Ein politisches Drama bis zum letzten Akt. Doch Sébastien Lecornu (39) hat seine Zukunft als Premierminister vorerst abgesichert. Kaum war er zum Regierungschef Frankreichs ernannt worden, drohte seiner Amtszeit erneut eine kurze Dauer, als er am Donnerstagmorgen vor die Nationalversammlung trat.

Die rechtspopulistische Partei Rassemblement National (RN) und die Linkspartei La France insoumise (LFI) hatten Misstrauensanträge eingebracht. Beide scheiterten jedoch daran, eine Mehrheit bei den Abgeordneten zu finden. Blick fasst in fünf Zahlen Lecornus politisches Überleben zusammen. 

289 Stimmen für die absolute Mehrheit

Um eine Regierung in Frankreich zu stürzen, sind 289 Abgeordnete erforderlich – das heisst, die absolute Mehrheit der insgesamt 577 gewählten Abgeordneten. Es stimmten jedoch nur 271 Abgeordnete am Donnerstag dafür.

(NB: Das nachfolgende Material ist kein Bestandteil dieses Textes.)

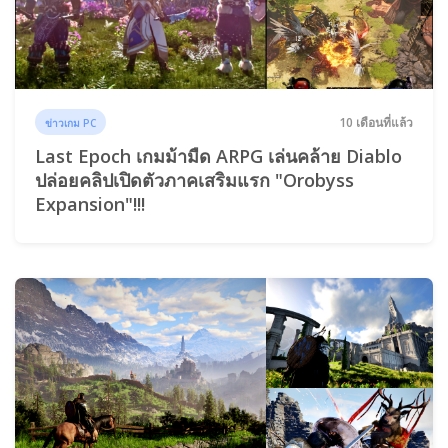
10 เดือนที่แล้ว
ข่าวเกม PC
Last Epoch เกมม้ามืด ARPG เล่นคล้าย Diablo
ปล่อยคลิปเปิดตัวภาคเสริมแรก "Orobyss
Expansion"!!!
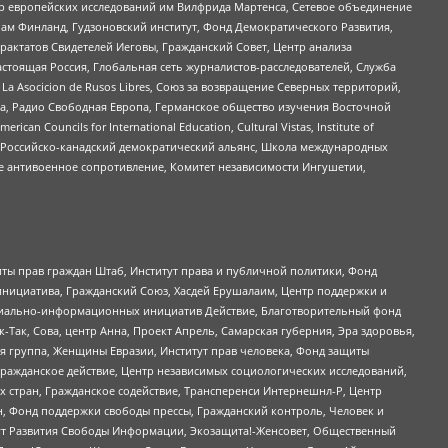
нтр европейских исследований им Вилфрида Мартенса, Сетевое объединение
Чам Финланд, Гудзоновский институт, Фонд Демократического Развития,
актатов Свидетелей Иеговы, Гражданский Совет, Центр анализа
астоящая Россия, Глобальная сеть журналистов-расследователей, Служба
a Asocicion de Rusos Libres, Союз за возвращение Северных территорий,
еста, Радио Свободная Европа, Германское общество изучения Восточной
ouncils for International Education, Cultural Vistas, Institute of
, Российско-канадский демократический альянс, Школа международных
е антивоенное сопротивление, Комитет независимости Ингушетии,
ты прав граждан Штаб, Институт права и публичной политики, Фонд
инициатива, Гражданский Союз, Хасдей Ерушалаим, Центр поддержки и
социально-информационных инициатив Действие, Благотворительный фонд
Так, Сова, центр Анна, Проект Апрель, Самарская губерния, Эра здоровья,
я группа, Женщины Евразии, Институт прав человека, Фонд защиты
Гражданское действие, Центр независимых социологических исследований,
стран, Гражданское содействие, Трансперенси Интернешнл-Р, Центр
н, Фонд поддержки свободы прессы, Гражданский контроль, Человек и
тут Развития Свободы Информации, Экозащита!-Женсовет, Общественный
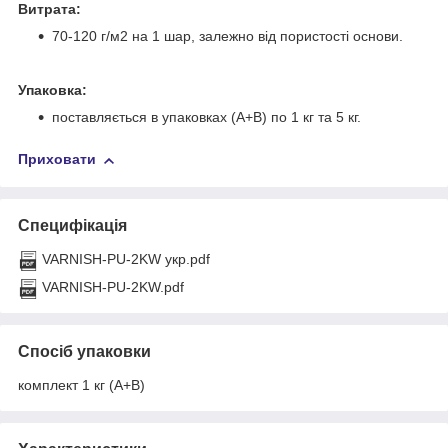
Витрата:
70-120 г/м
2
на 1 шар, залежно від пористості основи.
Упаковка:
поставляється в упаковках (А+B) по 1 кг та 5 кг.
Приховати
Специфікація
VARNISH-PU-2KW укр.pdf
VARNISH-PU-2KW.pdf
Спосіб упаковки
комплект 1 кг (А+B)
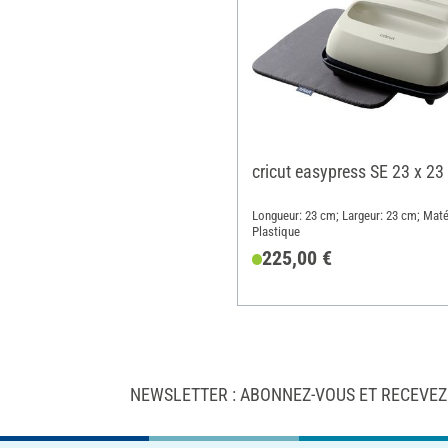
cricut easypress SE 23 x 23
Longueur: 23 cm; Largeur: 23 cm; Maté
Plastique
225,00 €
NEWSLETTER : ABONNEZ-VOUS ET RECEVEZ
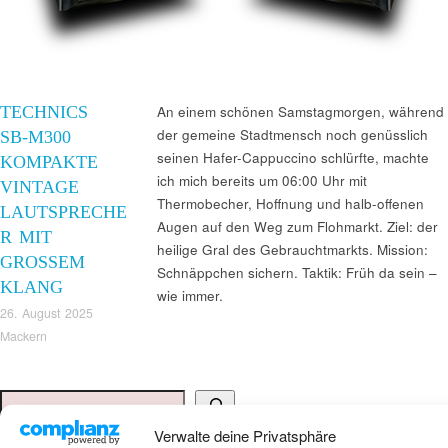
TECHNICS
An einem schönen Samstagmorgen, während
der gemeine Stadtmensch noch genüsslich
SB‑M300
seinen Hafer-Cappuccino schlürfte, machte
KOMPAKTE
ich mich bereits um 06:00 Uhr mit
VINTAGE
Thermobecher, Hoffnung und halb-offenen
LAUTSPRECHE
Augen auf den Weg zum Flohmarkt. Ziel: der
R MIT
heilige Gral des Gebrauchtmarkts. Mission:
GROSSEM K
Schnäppchen sichern. Taktik: Früh da sein –
LANG
wie immer.
26. August 2025
Mackern
Suchen
Verwalte deine Privatsphäre
ANKAUF HIFI & HIGH GERÄTE: +491794761922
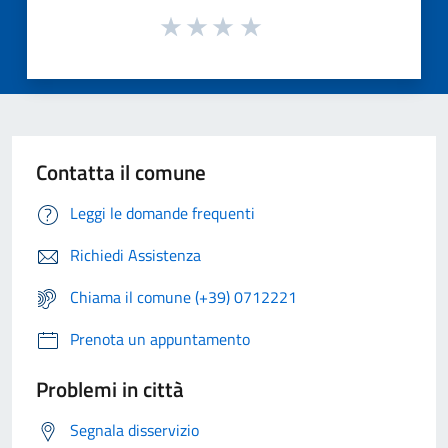
Contatta il comune
Leggi le domande frequenti
Richiedi Assistenza
Chiama il comune (+39) 0712221
Prenota un appuntamento
Problemi in città
Segnala disservizio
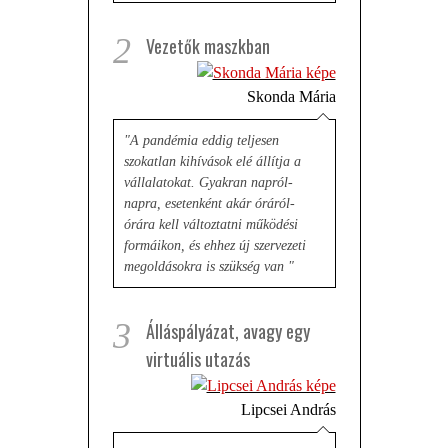
2
Vezetők maszkban
Skonda Mária
"A pandémia eddig teljesen
szokatlan kihívások elé állítja a
vállalatokat. Gyakran napról-
napra, esetenként akár óráról-
órára kell változtatni működési
formáikon, és ehhez új szervezeti
megoldásokra is szükség van "
3
Álláspályázat, avagy egy
virtuális utazás
Lipcsei András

Ein Misstrauensantrag wird von einer Fraktion eingereicht und allen Abgeordneten zur Abstimmung vorgelegt. Diejenigen, die sich der Stimme enthalten oder nicht abstimmen, werden nicht gezählt.

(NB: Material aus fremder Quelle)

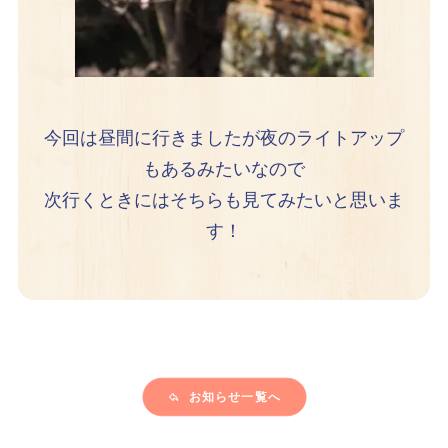
今回は昼間に行きましたが夜のライトアップ
もあるみたいなので
次行くときにはそちらも見てみたいと思いま
す！
お知らせ一覧へ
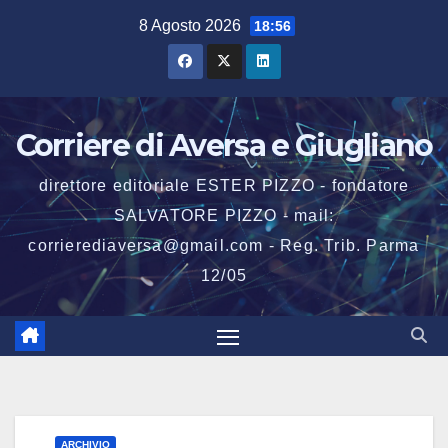
Salta
8 Agosto 2026
18:56
al
contenuto
Corriere di Aversa e Giugliano
direttore editoriale ESTER PIZZO - fondatore
SALVATORE PIZZO - mail:
corrierediaversa@gmail.com - Reg. Trib. Parma
12/05
ARCHIVIO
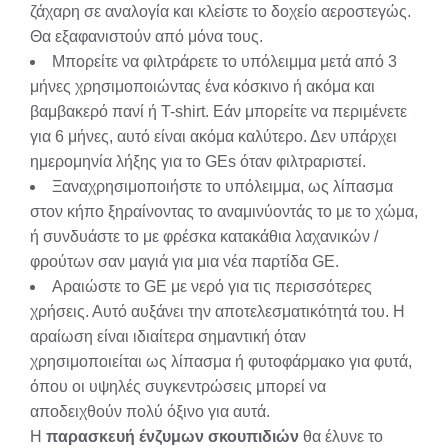
ζάχαρη σε αναλογία και κλείστε το δοχείο αεροστεγώς.
Θα εξαφανιστούν από μόνα τους.
Μπορείτε να φιλτράρετε το υπόλειμμα μετά από 3
μήνες χρησιμοποιώντας ένα κόσκινο ή ακόμα και
βαμβακερό πανί ή T-shirt. Εάν μπορείτε να περιμένετε
για 6 μήνες, αυτό είναι ακόμα καλύτερο. Δεν υπάρχει
ημερομηνία λήξης για το GEs όταν φιλτραριστεί.
Ξαναχρησιμοποιήστε το υπόλειμμα, ως λίπασμα
στον κήπο ξηραίνοντας το αναμινύοντάς το με το χώμα,
ή συνδυάστε το με φρέσκα κατακάθια λαχανικών /
φρούτων σαν μαγιά για μια νέα παρτίδα GE.
Αραιώστε το GE με νερό για τις περισσότερες
χρήσεις. Αυτό αυξάνει την αποτελεσματικότητά του. Η
αραίωση είναι ιδιαίτερα σημαντική όταν
χρησιμοποιείται ως λίπασμα ή φυτοφάρμακο για φυτά,
όπου οι υψηλές συγκεντρώσεις μπορεί να
αποδειχθούν πολύ όξινο για αυτά.
Η
παρασκευή ένζυμων σκουπιδιών
θα έλυνε το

Sowohl die Linkspartei als auch die Rechtsnationalen reichten jeweils einen Antrag ein. Sie konnten mit 264 Stimmen rechnen. Dank Überläufern auf der linken und rechten Seite kamen sie auf 271. Das reichte jedoch nicht für eine Durchsetzung. Die Haushaltsverhandlungen, die vom Premierminister als einzige Priorität festgelegt wurden, können daher nun beginnen.

69 Abgeordnete

Die Sozialistische Partei (PS) hat aktuell 69 Abgeordnete in der Nationalversammlung. Sie werden von Boris Vallaud (50) angeführt. Dieser hielt am Montag die Antwortrede auf den neuen Premierminister.

Sieben Abgeordnete beschlossen, sich gegen die Strategie der Partei zu stellen. Sie stimmten nicht gegen die Regierung, die sich verpflichtet hat, die Rentenreform bis 2028 auszusetzen, Massnahmen zur Förderung der Kaufkraft zu ergreifen und eine neue Besteuerung der Reichsten zu prüfen.

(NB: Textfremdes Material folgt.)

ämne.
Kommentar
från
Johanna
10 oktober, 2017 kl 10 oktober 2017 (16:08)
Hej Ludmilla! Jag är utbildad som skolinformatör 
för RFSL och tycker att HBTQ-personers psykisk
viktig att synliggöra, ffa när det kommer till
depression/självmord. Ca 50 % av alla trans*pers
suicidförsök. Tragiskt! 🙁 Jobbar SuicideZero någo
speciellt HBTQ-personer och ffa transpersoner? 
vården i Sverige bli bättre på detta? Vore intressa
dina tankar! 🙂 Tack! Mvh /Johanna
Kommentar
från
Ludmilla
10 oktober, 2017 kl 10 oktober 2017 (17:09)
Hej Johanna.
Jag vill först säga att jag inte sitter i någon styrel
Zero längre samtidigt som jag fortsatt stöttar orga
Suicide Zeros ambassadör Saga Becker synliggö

Doch Vorsicht: Das Fallbeil der PS kann jederzeit auf Lecornu fallen. Denn es hätte nur 18 Stimmen mehr gebraucht, und das Misstrauensvotum wäre verabschiedet worden. 

30 Milliarden

30 Milliarden Euro (rund 27,8 Milliarden Franken) – so viel will die Regierung im Haushalt einsparen, wie aus dem Haushaltsgesetzentwurf hervorgeht, den die Regierung am Montag ins Parlament eingebracht hat.

Kein Wunder: 30 Milliarden Euro liegen zwischen den 44 Milliarden Euro (41 Milliarden Franken), die der ehemalige Premierminister François Bayrou (74), der am 8. September nach einem Misstrauensvotum im Parlament zurücktrat, vorgeschlagen hatte, und den 22 Milliarden Euro (20,4 Milliarden Franken), die im Gegenentwurf der Sozialistischen Partei eingespart werden sollen.

Das Problem: Diese Zahl ist kaum haltbar, da der Haushalt mit Sicherheit geändert wird. Zur Erinnerung: Allein die Zinslast für die Schulden beläuft sich in Frankreich jedes Jahr auf fast 60 Milliarden Euro (56 Milliarden Franken). Davon ist man also weit entfernt. 

62 Jahre und 9 Monate

Dies ist das gesetzliche Renteneintrittsalter in Frankreich. Bis Januar 2028 liegt Macrons Rentenreform dank Lecornu erst mal auf Eis. Macron hatte im Frühjahr 2023 beschlossen, das Renteneintrittsalter schrittweise auf 64 Jahre anzuheben. Mindestens bis zu den Präsidentschaftswahlen im Mai 2027 bleibt die Reform ausgesetzt.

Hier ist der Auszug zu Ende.